Bug 485072

Summary: gencat(1p) does not document the "$ codeset" option
Product: Red Hat Enterprise Linux 4 Reporter: Michael Solberg <msolberg>
Component: man-pagesAssignee: Ivana Varekova <varekova>
Status: CLOSED NOTABUG QA Contact: BaseOS QE <qe-baseos-auto>
Severity: low Docs Contact:
Priority: low    
Version: 4.7   
Target Milestone: rc   
Target Release: ---   
Hardware: All   
OS: Linux   
Whiteboard:
Fixed In Version: Doc Type: Bug Fix
Doc Text:
Story Points: ---
Clone Of: Environment:
Last Closed: 2009-02-12 09:36:43 UTC Type: ---
Regression: --- Mount Type: ---
Documentation: --- CRM:
Verified Versions: Category: ---
oVirt Team: --- RHEL 7.3 requirements from Atomic Host:
Cloudforms Team: --- Target Upstream Version:
Embargoed:

Description Michael Solberg 2009-02-11 14:15:32 UTC
Description of problem:

When converting ISO-8859-1 message files into NLS catalogs, you'll get "invalid character" errors unless you specify the "$ codeset=ISO-8859-1" option in your message file.  UTF-8 and ASCII work fine, so I suppose this could be a bug in iconv.

It'd be nice if we included the "$ codeset=" option in the man page for gencat so that programmers would know about the option.  It doesn't appear to be part of the POSIX specification.

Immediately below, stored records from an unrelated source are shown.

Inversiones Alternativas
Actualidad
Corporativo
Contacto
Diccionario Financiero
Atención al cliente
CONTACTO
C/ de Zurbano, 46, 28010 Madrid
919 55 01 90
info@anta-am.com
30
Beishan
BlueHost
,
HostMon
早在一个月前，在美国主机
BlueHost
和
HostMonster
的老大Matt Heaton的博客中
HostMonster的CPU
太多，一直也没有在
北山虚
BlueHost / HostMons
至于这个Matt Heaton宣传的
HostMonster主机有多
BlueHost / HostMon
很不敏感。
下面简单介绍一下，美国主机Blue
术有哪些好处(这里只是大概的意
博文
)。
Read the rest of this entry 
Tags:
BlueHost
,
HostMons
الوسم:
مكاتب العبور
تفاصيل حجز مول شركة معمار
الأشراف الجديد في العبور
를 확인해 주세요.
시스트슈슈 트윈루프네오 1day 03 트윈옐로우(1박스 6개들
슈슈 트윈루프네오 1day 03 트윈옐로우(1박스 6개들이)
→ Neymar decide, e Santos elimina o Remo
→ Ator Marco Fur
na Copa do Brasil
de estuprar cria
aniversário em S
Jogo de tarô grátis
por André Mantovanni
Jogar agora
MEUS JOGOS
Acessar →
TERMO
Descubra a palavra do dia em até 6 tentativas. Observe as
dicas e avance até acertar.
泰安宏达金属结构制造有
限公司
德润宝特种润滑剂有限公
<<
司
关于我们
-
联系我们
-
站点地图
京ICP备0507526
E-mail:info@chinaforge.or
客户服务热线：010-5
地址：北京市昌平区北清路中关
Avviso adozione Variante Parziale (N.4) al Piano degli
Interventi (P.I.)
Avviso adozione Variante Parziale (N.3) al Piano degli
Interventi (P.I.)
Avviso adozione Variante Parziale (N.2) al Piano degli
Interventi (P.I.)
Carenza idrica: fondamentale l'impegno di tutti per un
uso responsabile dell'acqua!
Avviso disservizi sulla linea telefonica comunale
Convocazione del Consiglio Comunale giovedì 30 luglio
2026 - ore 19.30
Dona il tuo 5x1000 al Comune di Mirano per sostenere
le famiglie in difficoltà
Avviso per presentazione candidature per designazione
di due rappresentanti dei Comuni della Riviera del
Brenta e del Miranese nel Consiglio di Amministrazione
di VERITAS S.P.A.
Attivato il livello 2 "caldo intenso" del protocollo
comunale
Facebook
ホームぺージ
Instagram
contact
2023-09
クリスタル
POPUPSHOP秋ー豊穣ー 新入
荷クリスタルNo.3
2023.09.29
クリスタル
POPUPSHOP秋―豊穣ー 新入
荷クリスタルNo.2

Comment 1 Jakub Jelinek 2009-02-11 14:21:55 UTC
ISO-8859-1 isn't valid UTF-8, unless you use only the ASCII subset thereof, and
as UTF-8 is the default encoding, no wonder you need to tell gencat that you are using a different encoding.

gencat manpage isn't part of glibc though (and it is just the 1p manpage, so it really should describe just what POSIX says and nothing else).

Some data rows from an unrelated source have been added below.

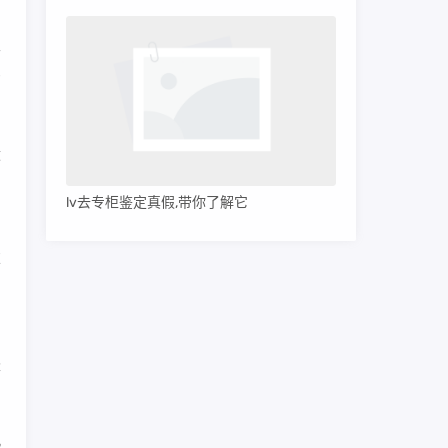
外
构
适
lv去专柜鉴定真假,带你了解它
别
耳
创
盛
风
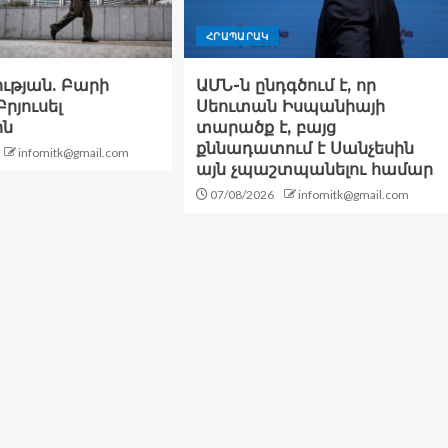
ՀՐԱՊԱՐԱԿ
ության. Բարի
ԱՄՆ-ն ընդգծում է, որ
րյուսել
Սեուտան Իսպանիայի
ին
տարածք է, բայց
քննադատում է Սանչեսին
infomitk@gmail.com
այն չպաշտպանելու համար
07/08/2026
infomitk@gmail.com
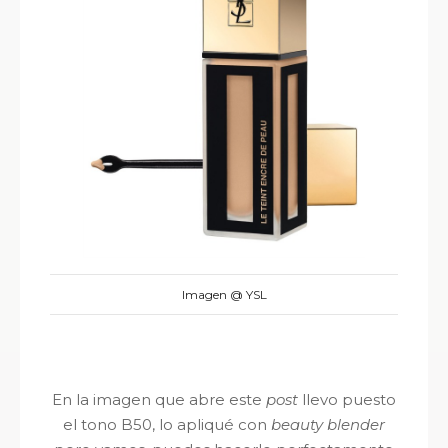
Imagen @ YSL
En la imagen que abre este
post
llevo puesto
el tono B50, lo apliqué con
beauty blender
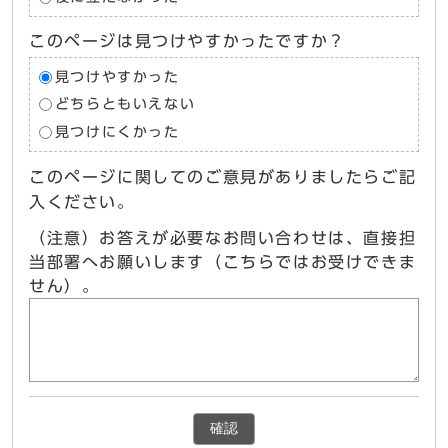
このページは見つけやすかったですか？
見つけやすかった
どちらともいえない
見つけにくかった
このページに関してのご意見がありましたらご記
入ください。
（注意）お答えが必要なお問い合わせは、直接担
当部署へお願いします（こちらではお受けできま
せん）。
確認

Comment 2 Ivana Varekova 2009-02-12 09:36:43 UTC
The posix man pages describes only the POSIX norm - so this kind of changes are not relevant for them (there is only one change  - which was done in 2.67 - it is not in RHEL4 - which added to all POSIX man pages the note it only describes the POSIX description - it is not in older version for now). 
I'm closing this bug.

Comment 3 Michael Solberg 2009-02-12 12:50:32 UTC
Would it be possible to get this documented upsteam in the glibc manual?  Maybe a knowledgebase article?  I understand not wanting to mess with the POSIX pages, but the only way to find out about the option at this point is to read the source for gencat.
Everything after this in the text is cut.